Problem:
Images do not belong in the copy. Retype the entries exactly.

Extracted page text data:
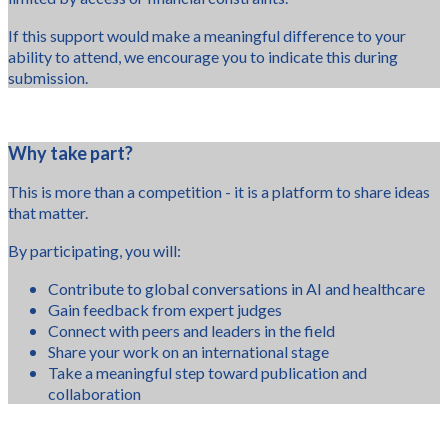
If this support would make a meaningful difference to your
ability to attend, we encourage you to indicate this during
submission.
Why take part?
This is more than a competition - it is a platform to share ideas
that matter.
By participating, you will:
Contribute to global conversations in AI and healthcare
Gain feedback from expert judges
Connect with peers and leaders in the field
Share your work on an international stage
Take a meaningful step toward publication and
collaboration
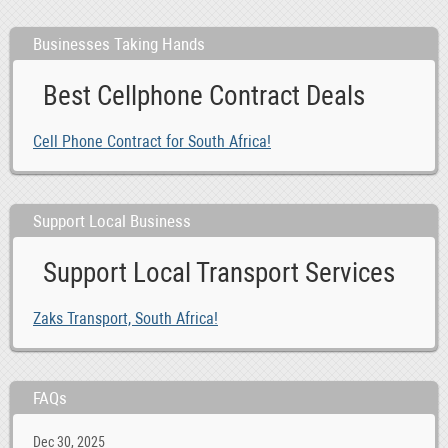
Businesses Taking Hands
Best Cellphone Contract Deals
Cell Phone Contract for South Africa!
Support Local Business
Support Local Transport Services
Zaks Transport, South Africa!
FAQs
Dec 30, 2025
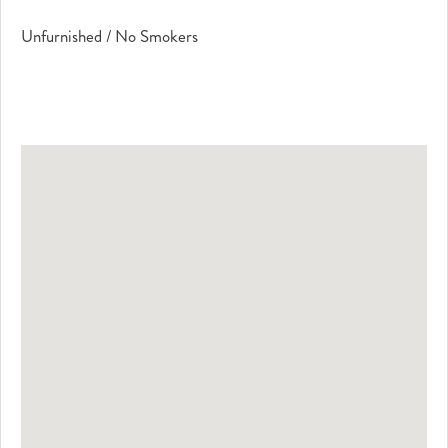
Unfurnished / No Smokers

Solution for this exercise:
If this support would make a meaningful difference to your
ability to attend, we encourage you to indicate this during
submission.
Why take part?
This is more than a competition - it is a platform to share ideas
that matter.
By participating, you will:
Contribute to global conversations in AI and healthcare
Gain feedback from expert judges
Connect with peers and leaders in the field
Share your work on an international stage
Take a meaningful step toward publication and
collaboration
Businesses Taking Hands
Best Cellphone Contract Deals
Cell Phone Contract for South Africa!
Support Local Business
Support Local Transport Services
Zaks Transport, South Africa!
FAQs
Dec 30, 2025
Unfurnished / No Smokers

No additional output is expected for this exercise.